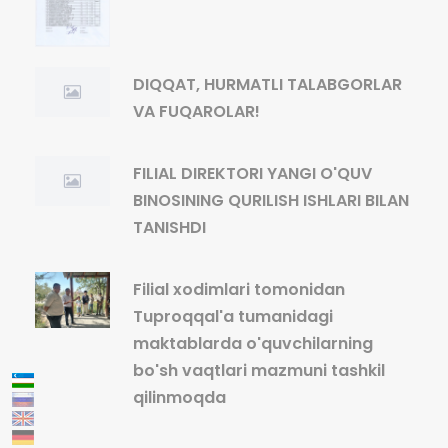
DIQQAT, HURMATLI TALABGORLAR
VA FUQAROLAR!
FILIAL DIREKTORI YANGI O'QUV
BINOSINING QURILISH ISHLARI BILAN
TANISHDI
Filial xodimlari tomonidan
Tuproqqal'a tumanidagi
maktablarda o'quvchilarning
bo'sh vaqtlari mazmuni tashkil
qilinmoqda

[Task to carry out]: The records above should be reproduced exactly, with the pictures omitted.

[Exercise result]:
DIQQAT, HURMATLI TALABGORLAR
VA FUQAROLAR!
FILIAL DIREKTORI YANGI O'QUV
BINOSINING QURILISH ISHLARI BILAN
TANISHDI
Filial xodimlari tomonidan
Tuproqqal'a tumanidagi
maktablarda o'quvchilarning
bo'sh vaqtlari mazmuni tashkil
qilinmoqda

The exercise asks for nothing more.